To fill in a little more color after further investigation:
@max-ruttenberg's hypothesis about accesses to string literals seemed sound, except for one thing: string literals in other contexts seem to work fine. But there's something else that lives in .rodata.dmem
: jump tables. The switch
statement in this example was getting compiled to some sort of inscrutable indirect jump through a table. (I verified this by changing the characters used in the case
s; the code for the function itself doesn't change at all, but some memory right at the beginning of .rodata.dmem
does. And changing seemingly-irrelevant case
s can indeed change the behavior of the program.)
So I think the string literals are the red herring in this mystery. The problem is switch
statements.
@sampsyo who would think a bug would be so cool?
I tried to reproduce the issue on standalone manycore (without the host) here. This program seems to be running fine with PROBLEM
defined or undefined. May be I'm working on a different version to that of yours. Which version of manycore is this observed on?
Also, there is an interesting linker optimization... uninitialized data (.bss) is not filled in the elf to reduce the the size of executable. Meaning, objdump doesn't dump .bss. bss is is expected to be initialized at load time or run time: https://stackoverflow.com/questions/610682/do-bss-section-zero-initialized-variables-occupy-space-in-elf-file
Having different VMA and LMA can definitely be the problem because, our loader assumes the load address of dmem data it sees in objdump's output is equal to the virtual address!
Hi, @vb000—thanks for looking into this! I indicated the F1 AMI ID and Bladerunner version (v3.0.6) above. AFAIK, every Bladerunner version maps to a specific manycore git commit.

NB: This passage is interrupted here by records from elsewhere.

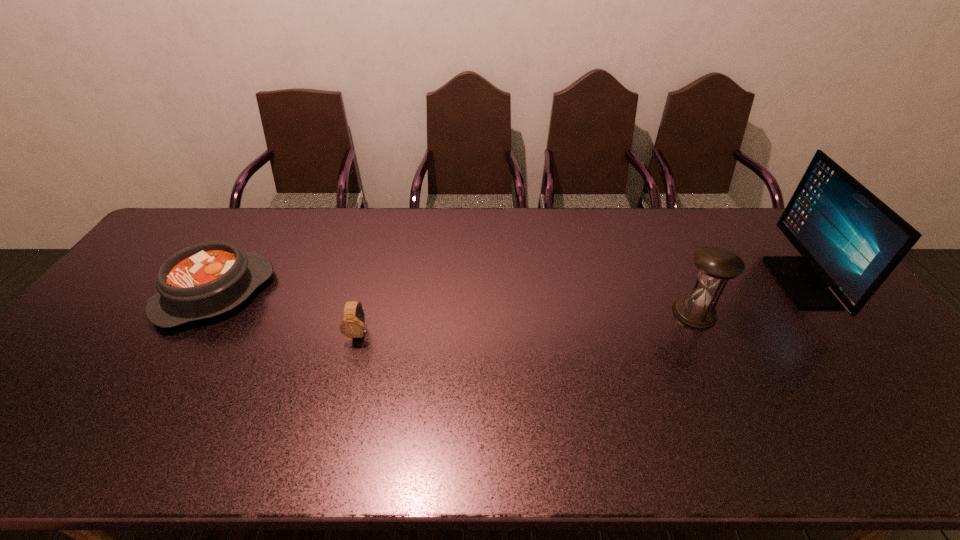 In order to click on monitor in this screenshot , I will do `click(850, 241)`.

This screenshot has height=540, width=960. In order to click on the tallest object in this screenshot , I will do `click(850, 241)`.

Where is `the third object from left to right`? The height and width of the screenshot is (540, 960). the third object from left to right is located at coordinates (716, 265).

Image resolution: width=960 pixels, height=540 pixels. In order to click on the second tallest object in this screenshot , I will do `click(716, 265)`.

In order to click on the leftmost object in this screenshot , I will do `click(207, 279)`.

Where is `the second object from left to right`? Image resolution: width=960 pixels, height=540 pixels. the second object from left to right is located at coordinates (353, 324).

You are a GUI agent. You are given a task and a screenshot of the screen. Output one action in this format:
    pyautogui.click(x=<x>, y=<y>)
    Task: Click on the vacant space located on the screen side of the tallest object
    This screenshot has width=960, height=540.
    Given the screenshot: What is the action you would take?
    pyautogui.click(x=717, y=282)

Find the location of a particular element. vacant space situated 0.340m on the screen side of the tallest object is located at coordinates (667, 282).

Locate an element on the screen. The width and height of the screenshot is (960, 540). free spot located on the screen side of the tallest object is located at coordinates (687, 282).

Find the location of a particular element. This screenshot has height=540, width=960. vacant area situated 0.230m on the back of the third object from left to right is located at coordinates (663, 248). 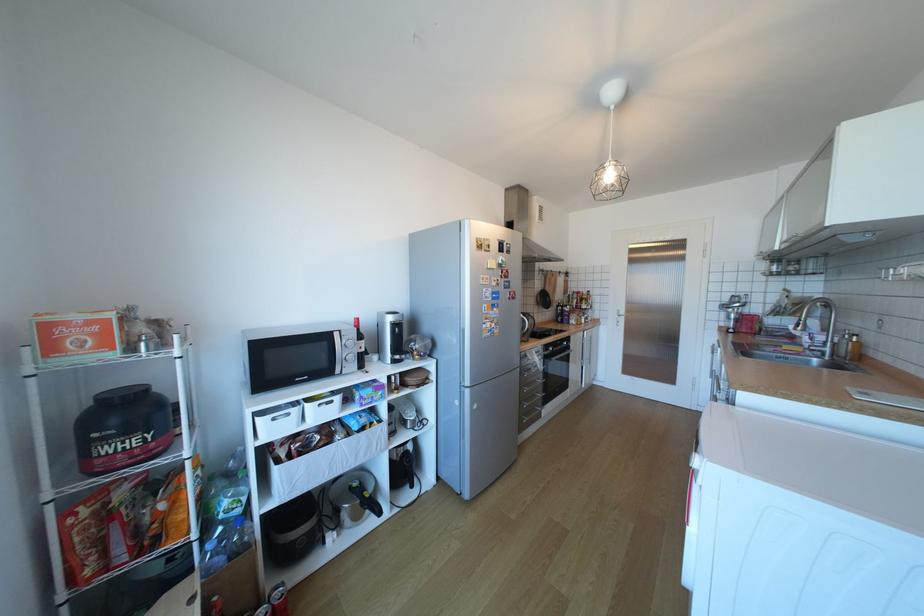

Maybe it would be worth checking whether the program you compiled has the same suspicious out-of-sync address phenomenon as ours?
@vb000 I believe the loader in Cosim and F1 handle uninitialized data.
Hi @sampsyo, that's right -- in my version string is placed in dram address space.
Hi @max-ruttenberg, you mean cosim/f1 loader loads data to correct EVAs even when LMAs are slightly off due to the optimization?
@vb000 I don’t think that’s the optimization you are describing. Uninitialized data does not cause the LMA and VMA to differ. The optimization is done using the MEMSZ and FILESZ fields in the segments (not sections). The point of the optimization is to avoid storing a bunch of zero bytes in the object file.
@max-ruttenberg Oh right, the issue I mentioned is a quirk of objdump, which doesn't apply to cosim/f1 loader.
@max-ruttenberg Aside from the bss detail, I'd still like to understand the loader's behavior when VMA and LMA are different. Would the loader load the data to correct EVA?
@vb000 Why is this closed? Is it fixed?
The loader ALWAYS loads a segment to its Load Memory Address (LMA). In general, it doesn't even look at the VMA because, in fact, it shouldn't need to.
AFAIK there is only one scenario for the manycore in which the VMA and LMA should not match; segments with executable code have an LMA that places the code in DRAM but have a VMA with only (12?) bits.
Sorry, by mistake!
@max-ruttenberg So, the issue boils down to why VMA and LMA won't match, correct?
Not sure why LMA and VMA mismatch in this case (avoid storing non-initialized data?), but a few things noted:
Online postings talk about scenarios that differentiate between where stuff is loaded (LMA) versus where it is run (VMA); I.e. stuff could be loaded in a rom in a machine, and then at execution something copies it to the VMA. For text segment we have the 2^20 virtual text address space that is loaded into DRAM; the hardware effectively handles the copying dynamically via the icache. But for data, it sounds like our loader program is not handling the movement?
On Fri, Jul 26, 2019 at 10:02 AM max-ruttenberg notifications@github.com wrote:
@vb000 https://github.com/vb000 Why is this closed? Is it fixed?
The loader ALWAYS loads a segment to its Load Memory Address (LMA). In general, it doesn't even look at the VMA because, in fact, it shouldn't need to.
AFAIK there is only one scenario for the manycore in which the VMA and LMA should not match; segments with executable code have an LMA that places the code in DRAM but have a VMA with only (12?) bits.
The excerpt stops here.